State, local lawmakers propose ‘right to recovery’ coronavirus relief package
A coalition of lawmakers are touting nine relief measures they call the “right to recovery” package; among other areas, it focuses on education, healthcare and other assistance for seniors and those with disabilities.
Aldermen, Cook County commissioners and state legislators have drafted a list of demands focused on providing relief to Illinois residents as they deal with life changes brought on by the coronavirus.
At a press conference Monday morning, those lawmakers unveiled nine relief measures they’re calling the “right to recovery” package; it touches on areas including education, healthcare, help for seniors and those with disabilities and people who may be awaiting trial.
The proposed package is meant to “address the basic needs of all of us, particularly the most vulnerable in a moment of an unprecedented public health crisis,” said Ald. Rossana Rodriguez-Sanchez (33rd).
Among the items:
• 20 days of paid emergency leave, guaranteed by city, county, and state governments.
• An indefinite moratorium on evictions and pause on all court hearings and filings for evictions and foreclosures.
• A legally-binding moratorium on water and electric utility shut-offs.
• A waiver on all late payment fees and charges associated with such services.
Some of those policies already are in place, at least partly, temporarily. Cook County Sheriff Tom Dart, for instance, has halted evictions. And Mayor Lori Lightfoot last year ordered an end to all water shut-offs for non-payment.

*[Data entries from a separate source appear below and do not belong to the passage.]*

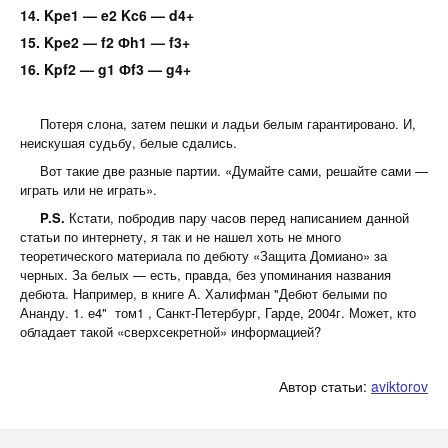
14. Kpe1 — e2 Kc6 — d4+
15. Kpe2 — f2 Фh1 — f3+
16. Kpf2 — g1 Фf3 — g4+
Потеря слона, затем пешки и ладьи белым гарантировано. И,
неискушая судьбу, белые сдались.
Вот такие две разные партии. «Думайте сами, решайте сами —
играть или не играть».
P.S.
Кстати, побродив пару часов перед написанием данной
статьи по интернету, я так и не нашел хоть не много
теоретического материала по дебюту «Защита Домиано» за
черных. За белых — есть, правда, без упоминания названия
дебюта. Например, в книге А. Халифман "Дебют белыми по
Ананду. 1. е4" том1 , Санкт-Петербург, Гарде, 2004г. Может, кто
обладает такой «сверхсекретной» информацией?
Автор статьи:
aviktorov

In addition to the relief package, the legislators also issued a call to modernize legislative sessions until the disaster proclamation for the virus is lifted. This would allow lawmakers to continue to legislate and pass the relief measures unveiled Monday, 25th Ward Ald. Byron Sigcho-Lopez said.
Cook County Commissioner Brandon Johnson said over the past few days the legislators had been able to talk to constituents, service providers and community leaders as well as others about the “necessary measures” needed to prevent the spread of the coronavirus as well as to make sure people are able to recover from it.
The group is also calling for all tests, treatments, and vaccines for the virus to be provided free of charge. All families with school-aged children and all workers facing furloughs, layoffs, and reductions in hours should receive $750 weekly payments during this time to cover the cost of childcare, meals, and or lost wages among other things, according to a memo on the measures.
Carmen Betances, a member of the Jane Addams Senior Caucus, lives in a facility for seniors managed by the Chicago Housing Authority; the recommendations the group has made could help protect seniors like her.
“I am a prisoner of my lungs and a progressive virus, a time bomb,” Betances said. “The CHA’s lack of a clear plan for my health and safety is immoral and unjust.”
A spokeswoman for the housing authority was not immediately available for comment.
Legislators at the three levels are still working to get the proposed legislation written and introduced at the local and state levels, Emma Tai, the executive director of United Working Families, said in a statement. The timeline for passage will “be based on each governmental body’s ability to legislate safely and virtually during the quarantine.”